- [PROBLEM DETAILS]
Return only that part of the material below which starts with the line containing "Kalender 2026" and goes on through the line containing "DÀNH CHO NHÀ PHÂN PHỐI / ĐẠI LÝ", restated exactly.

- [DATA FOR REVIEW]
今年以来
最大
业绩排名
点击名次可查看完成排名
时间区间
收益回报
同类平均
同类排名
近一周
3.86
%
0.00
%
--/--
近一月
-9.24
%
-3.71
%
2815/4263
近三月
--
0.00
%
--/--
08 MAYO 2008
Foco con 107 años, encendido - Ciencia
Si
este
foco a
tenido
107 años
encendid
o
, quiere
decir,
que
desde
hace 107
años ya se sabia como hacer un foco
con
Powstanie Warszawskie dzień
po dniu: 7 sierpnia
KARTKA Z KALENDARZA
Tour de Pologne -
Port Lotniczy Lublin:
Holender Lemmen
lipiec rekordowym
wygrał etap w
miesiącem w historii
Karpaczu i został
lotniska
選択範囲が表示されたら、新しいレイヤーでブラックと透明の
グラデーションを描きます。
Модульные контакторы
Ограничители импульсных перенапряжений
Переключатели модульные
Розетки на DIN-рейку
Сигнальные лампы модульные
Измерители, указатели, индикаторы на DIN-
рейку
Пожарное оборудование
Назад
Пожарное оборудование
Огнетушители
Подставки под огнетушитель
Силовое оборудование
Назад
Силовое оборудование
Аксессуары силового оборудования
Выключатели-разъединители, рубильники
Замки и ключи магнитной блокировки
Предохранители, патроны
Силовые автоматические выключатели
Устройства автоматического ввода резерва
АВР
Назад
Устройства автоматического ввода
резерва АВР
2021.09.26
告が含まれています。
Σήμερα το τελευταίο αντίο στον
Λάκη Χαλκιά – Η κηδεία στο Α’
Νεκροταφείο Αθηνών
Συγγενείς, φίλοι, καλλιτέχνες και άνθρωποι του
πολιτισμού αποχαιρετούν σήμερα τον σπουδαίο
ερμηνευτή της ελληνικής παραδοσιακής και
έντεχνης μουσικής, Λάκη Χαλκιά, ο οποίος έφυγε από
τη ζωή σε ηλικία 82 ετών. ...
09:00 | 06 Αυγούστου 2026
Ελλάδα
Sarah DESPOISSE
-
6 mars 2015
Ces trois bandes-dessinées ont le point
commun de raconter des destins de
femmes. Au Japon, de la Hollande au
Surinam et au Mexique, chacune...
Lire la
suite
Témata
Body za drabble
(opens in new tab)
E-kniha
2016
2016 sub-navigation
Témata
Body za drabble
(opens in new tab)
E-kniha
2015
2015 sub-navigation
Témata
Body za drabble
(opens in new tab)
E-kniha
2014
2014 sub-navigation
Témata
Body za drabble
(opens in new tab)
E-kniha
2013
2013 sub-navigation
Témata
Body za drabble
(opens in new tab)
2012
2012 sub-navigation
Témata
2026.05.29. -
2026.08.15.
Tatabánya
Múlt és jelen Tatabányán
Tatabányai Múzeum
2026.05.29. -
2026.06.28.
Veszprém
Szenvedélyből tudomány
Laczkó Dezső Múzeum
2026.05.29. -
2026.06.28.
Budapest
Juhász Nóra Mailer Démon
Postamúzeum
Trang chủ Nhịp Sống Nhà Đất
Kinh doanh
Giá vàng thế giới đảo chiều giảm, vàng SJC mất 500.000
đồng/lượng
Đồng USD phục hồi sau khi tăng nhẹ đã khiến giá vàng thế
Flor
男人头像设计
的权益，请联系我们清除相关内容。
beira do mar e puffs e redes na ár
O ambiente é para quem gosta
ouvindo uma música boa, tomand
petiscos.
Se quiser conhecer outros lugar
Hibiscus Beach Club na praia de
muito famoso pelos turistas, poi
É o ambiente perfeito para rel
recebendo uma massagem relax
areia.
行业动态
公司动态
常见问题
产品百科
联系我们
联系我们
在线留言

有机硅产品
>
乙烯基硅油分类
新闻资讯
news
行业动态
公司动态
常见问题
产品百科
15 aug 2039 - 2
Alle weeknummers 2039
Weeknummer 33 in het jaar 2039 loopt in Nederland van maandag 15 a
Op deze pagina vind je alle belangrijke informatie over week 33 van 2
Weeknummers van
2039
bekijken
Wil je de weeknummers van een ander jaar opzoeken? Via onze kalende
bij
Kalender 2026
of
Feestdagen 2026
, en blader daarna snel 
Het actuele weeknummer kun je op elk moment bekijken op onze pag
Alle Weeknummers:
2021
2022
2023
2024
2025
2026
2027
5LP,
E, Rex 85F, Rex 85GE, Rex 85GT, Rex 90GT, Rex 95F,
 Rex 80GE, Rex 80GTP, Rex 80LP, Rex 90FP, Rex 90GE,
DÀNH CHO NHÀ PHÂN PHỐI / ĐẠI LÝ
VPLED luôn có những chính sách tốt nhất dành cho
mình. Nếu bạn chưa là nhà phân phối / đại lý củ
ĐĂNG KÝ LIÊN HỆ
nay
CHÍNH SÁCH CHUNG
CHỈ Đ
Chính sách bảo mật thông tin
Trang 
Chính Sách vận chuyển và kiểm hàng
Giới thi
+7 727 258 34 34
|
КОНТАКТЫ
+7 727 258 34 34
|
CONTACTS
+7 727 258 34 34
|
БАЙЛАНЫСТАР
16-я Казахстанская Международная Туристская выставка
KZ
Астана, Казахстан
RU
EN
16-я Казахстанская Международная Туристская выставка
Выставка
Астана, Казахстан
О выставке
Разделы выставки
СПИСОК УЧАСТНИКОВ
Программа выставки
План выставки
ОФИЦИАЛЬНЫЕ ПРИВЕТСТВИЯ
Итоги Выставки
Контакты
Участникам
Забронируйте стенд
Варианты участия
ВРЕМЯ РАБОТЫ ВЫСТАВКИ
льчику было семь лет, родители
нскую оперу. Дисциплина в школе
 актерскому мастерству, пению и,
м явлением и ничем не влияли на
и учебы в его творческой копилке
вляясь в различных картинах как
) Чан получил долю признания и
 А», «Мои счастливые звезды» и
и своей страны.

- [ANSWER BOX]
Kalender 2026
of
Feestdagen 2026
, en blader daarna snel 
Het actuele weeknummer kun je op elk moment bekijken op onze pag
Alle Weeknummers:
2021
2022
2023
2024
2025
2026
2027
5LP,
E, Rex 85F, Rex 85GE, Rex 85GT, Rex 90GT, Rex 95F,
 Rex 80GE, Rex 80GTP, Rex 80LP, Rex 90FP, Rex 90GE,
DÀNH CHO NHÀ PHÂN PHỐI / ĐẠI LÝ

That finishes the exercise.